Web Scraping for Price Statistics in the Philippines
Author: Manuel Leonard F. Albis, Sabrina O. Romasoc, Bea Andrea C. Gavira, Shushimita G. Pelayo & Jazzen Paul J. Asombrado
Abstract:
Official price statistics in the Philippines are mainly sourced from the conduct of regular surveys and censuses which entail high costs. As businesses move into digital platforms, alternatives to these traditional data sources have become more available; one of which is web scraping. Web scraping is the process of collecting information from the web. As digital and online platforms become increasingly utilized for commerce, web scraping offers a way to increase the frequency of data collection while reducing its cost compared to price surveys.

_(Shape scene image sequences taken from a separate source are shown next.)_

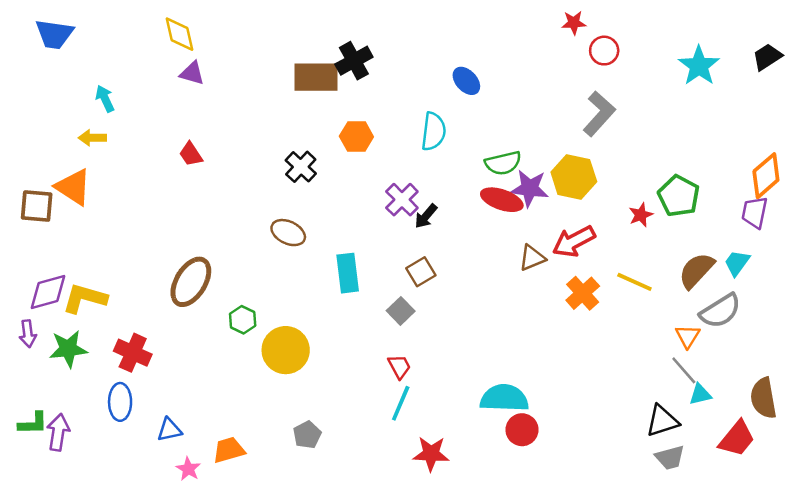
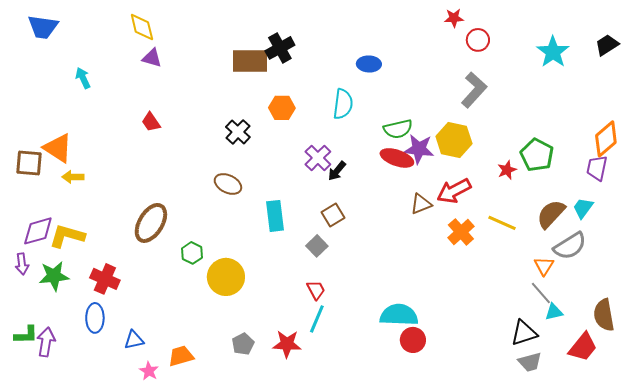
blue ellipse: (466, 81) -> (369, 64), turned -45
yellow arrow: (92, 138) -> (73, 177), moved
red star: (431, 454) -> (287, 344), moved

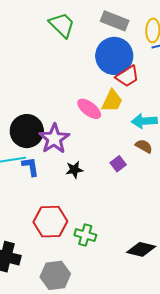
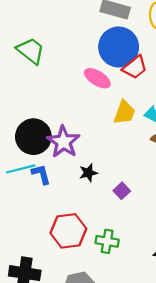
green trapezoid: (62, 25) -> (31, 51), moved
yellow trapezoid: (112, 101) -> (124, 112), moved
pink ellipse: (89, 109) -> (97, 78), moved
purple square: (118, 164) -> (122, 191), moved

This paper aims to compute an online Consumer Price Index (CPI) of the National Capital Region (NCR), specifically for Divisions 1 and 2 of the Philippine Classification of Individual Consumption According to Purpose (PCOICOP), which will be compared to the official CPI of NCR calculated by the PSA. In addition to the official methodology of the CPI, a hybrid approach is introduced in this study for the computation of the online CPI. Finally, this paper presents the results of the official run of the developed web scraping programs and provides recommendations that will be useful for future web scraping projects in the Philippines.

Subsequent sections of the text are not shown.